A week at home between jobs turned out to be surprisingly pivotal. My small house had become cluttered and crowded with stuff, much of it belongings I’d dragged around for years. I cleaned out closets, cabinets, rooms, and garage and reveled in the cleared spaces. Around the same time, I discovered books that showed me my ideas about life were not unique, though they did not seem to be shared by any of my friends or coworkers. I absorbed the ideas of Your Money or Your Life and felt nurtured by the meditative thoughts of Gift From the Sea. A flurry of simple living books appeared at the library, and I read them all, and then I read them again. How could I transform my life into what I was seeking?

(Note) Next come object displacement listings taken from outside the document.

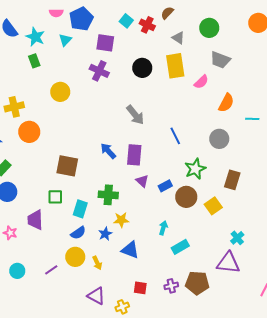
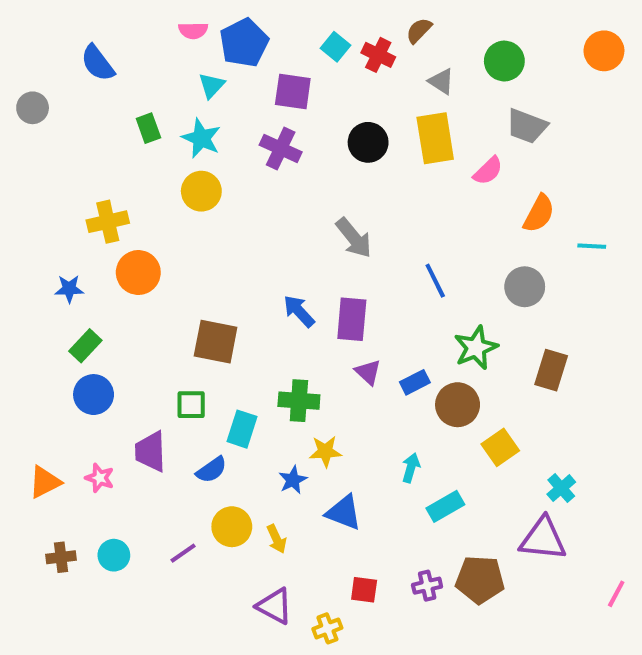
cyan star: (35, 37) -> (201, 138), moved
yellow square: (213, 206) -> (500, 447), moved
blue semicircle: (78, 233) -> (211, 470), moved

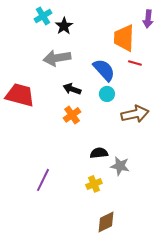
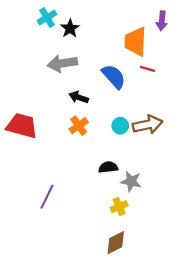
cyan circle: (107, 94) -> (120, 126), moved
red trapezoid: (20, 95) -> (22, 126), moved
yellow cross: (94, 184) -> (119, 207), moved

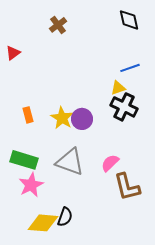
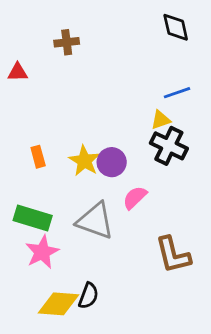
brown cross: (58, 25) -> (67, 42), moved, turned 30
red triangle: (13, 53) -> (18, 72), turned 35
pink semicircle: (110, 163) -> (135, 198), moved

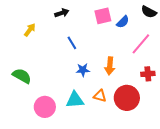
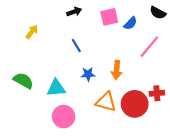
black arrow: (62, 13) -> (74, 12), moved
red cross: (148, 74) -> (157, 93), moved
orange triangle: (100, 96) -> (106, 102), size x1.5
cyan triangle: (75, 100) -> (56, 88), moved
pink circle: (45, 107) -> (64, 117), moved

The answer was a long time away, but I found it little by little, with a few dead ends or experiments, depending on your point of view. I married Thom, who shared my do-it-yourself spirit as well as a love of books and science. I explored alternative career paths and applied to a graduate program in another field. I dreamed of moving to a small farm and read books on self-sufficient living. Mari was born, we moved across the country for Thom’s career, and I put my engineering career on a much-appreciated hold. In our upper Midwest suburban neighborhood, I found the quiet that had been missing in our desert city. I grew berries all summer, and created a vegetable garden. I breathed in the scents of line-dried laundry, autumn leaves, and spring rains. The sounds of frogs, rustling leaves, and owls filled the house at night. These simple pleasures nurtured my soul. I also learned that managing the landscape in a lush environment was a challenge, and that I did not want to do it on 10 acres.

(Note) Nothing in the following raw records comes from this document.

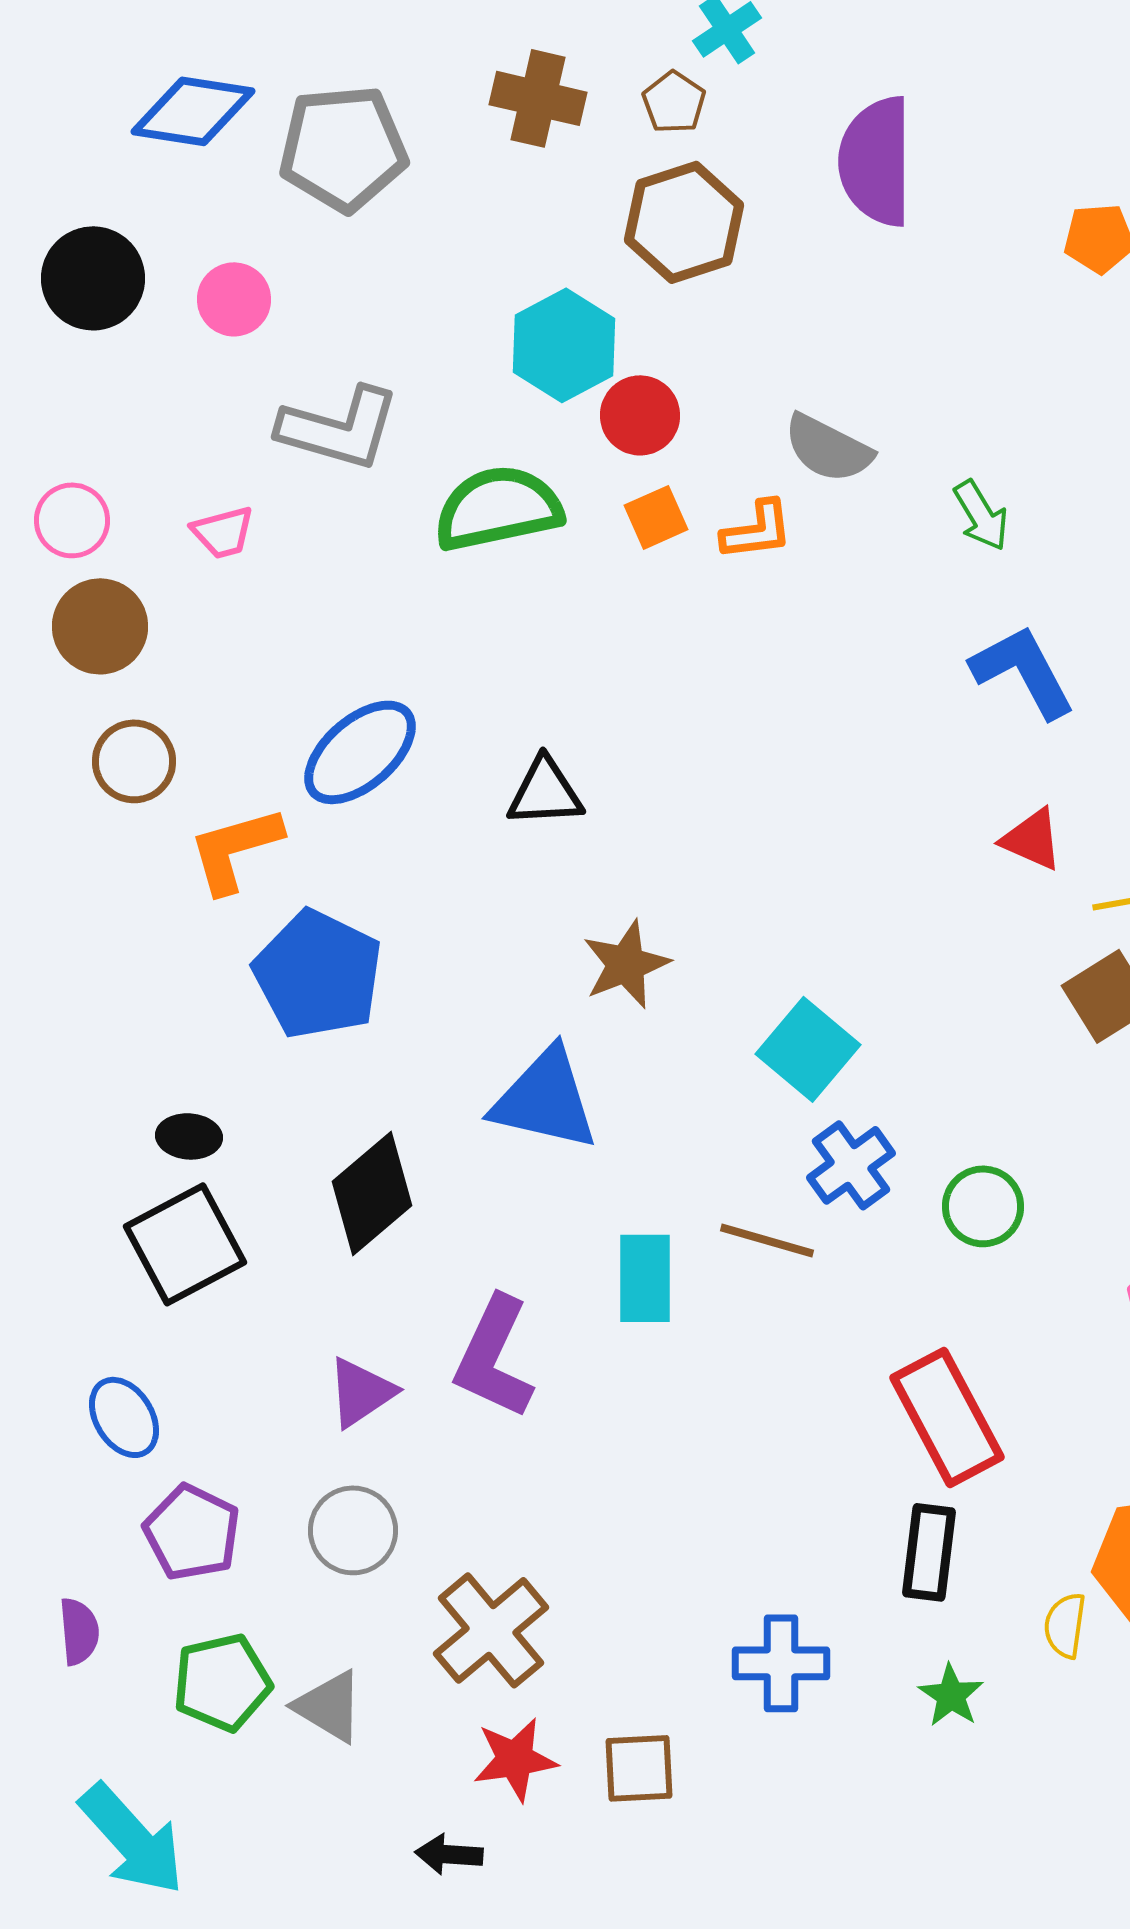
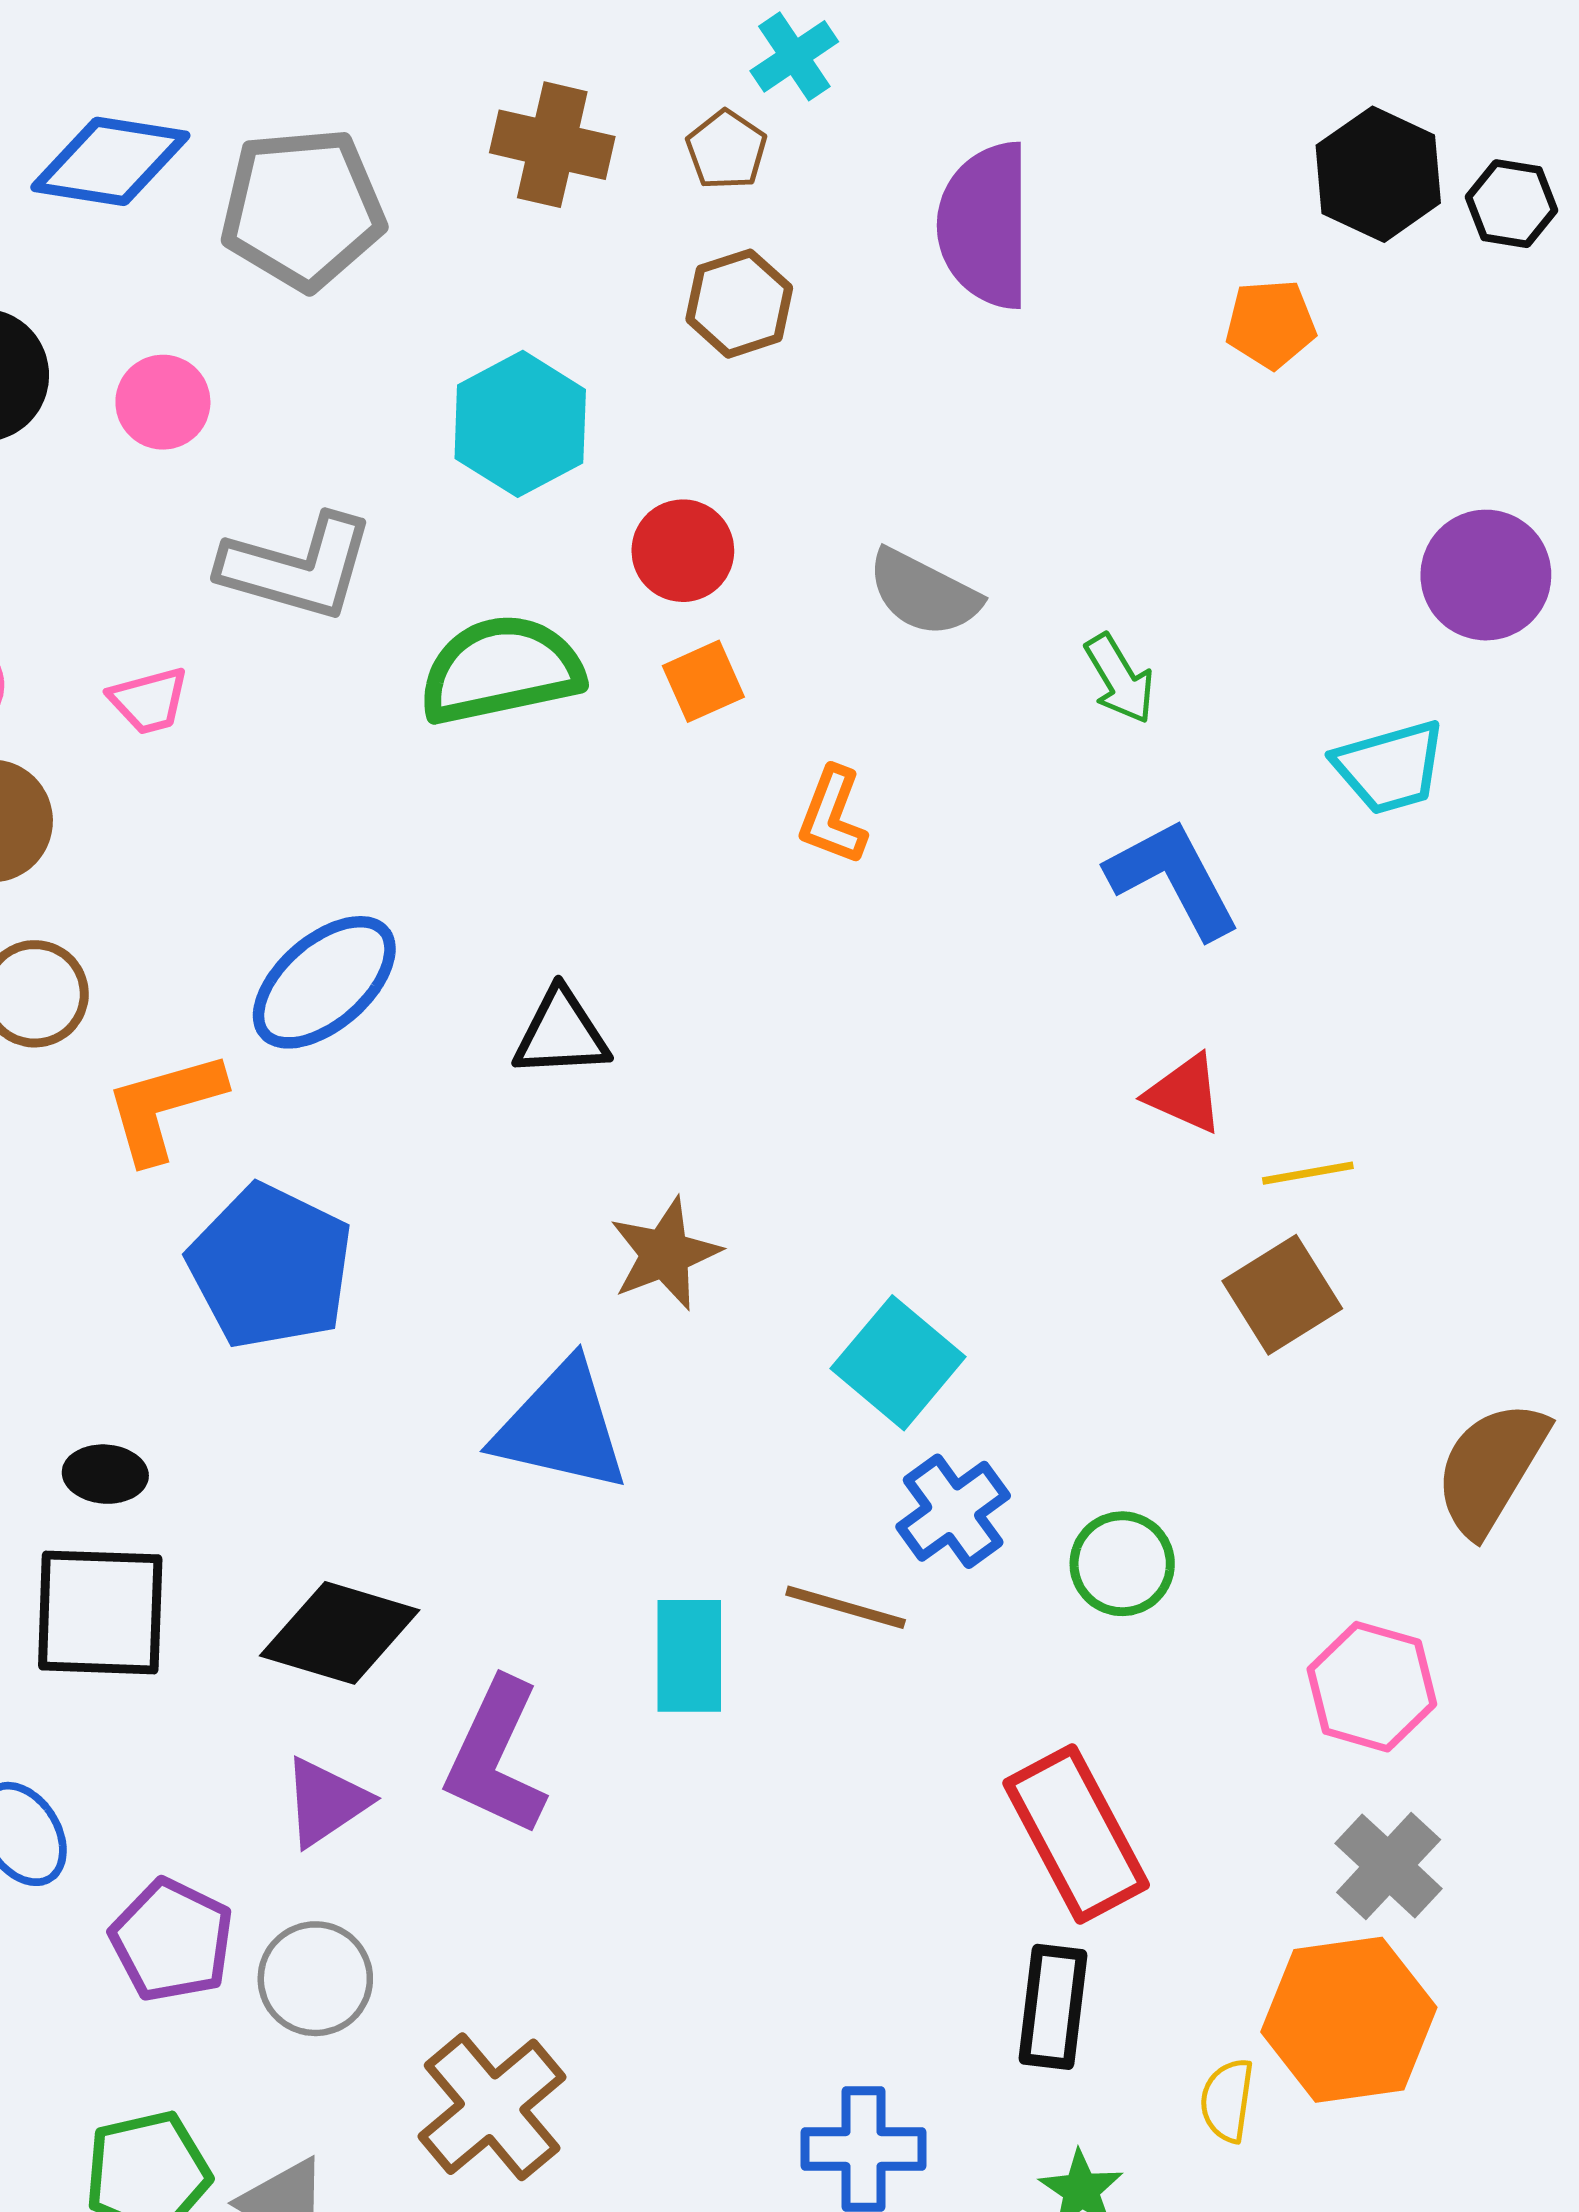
brown hexagon: (684, 222) -> (739, 304), size x0.7
cyan hexagon: (564, 345) -> (520, 424), moved
orange L-shape: (757, 530) -> (833, 816), moved, turned 118
black diamond: (372, 1193) -> (340, 1633), moved, turned 57
black square: (185, 1244) -> (100, 1612), turned 30
purple pentagon: (192, 1532) -> (172, 1940), moved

For many years I sought a non-engineering path. I applied and interviewed for jobs; I volunteered extensively, and found some part-time writing work. I took classes at the community college and rediscovered my love of science. Eventually, I returned to full-time engineering, in a role that I found more stressful than any of my previous positions. I experienced complete brain fatigue on a daily basis, and weekends were more about recovery than pursuing personal interests. After only a few months there, I was looking for alternatives. The extreme environment pushed me to apply for jobs that were far from my background but that I felt would be more in line with my aptitudes and interests. It also gave me energy to persist until I succeeded, although along the way I did dream about country living, tiny houses, moving to a new town/state/country, and just quitting my job and walking out the door.
At this time I am enjoying a new career that gives me meaningful work in an environment of growth and learning, more personal time, and more space in my daily life. Space – that same reward that I found in decluttering my first house.
Unlike the simple living models I’ve followed from an early age, I don’t live in a rustic cabin in the Alps, or in charming Concord, Massachusetts, or in Avonlea. I live in a small suburban house from the mid-80s that lies in a flourishing lawn of creeping charlie surrounded by my homemade landscape and garden. Most of the year, I work full time and do my best to balance the competing demands of work, family, house, and self. My husband Thom, daughter Mari, and I enjoy books, learning, cooking, the great outdoors, and our cats and dog. As I’ve experienced and observed my life, I’ve evaluated what brings me happiness and where to spend my life energy. I look forward to exchanging thoughts and ideas with you.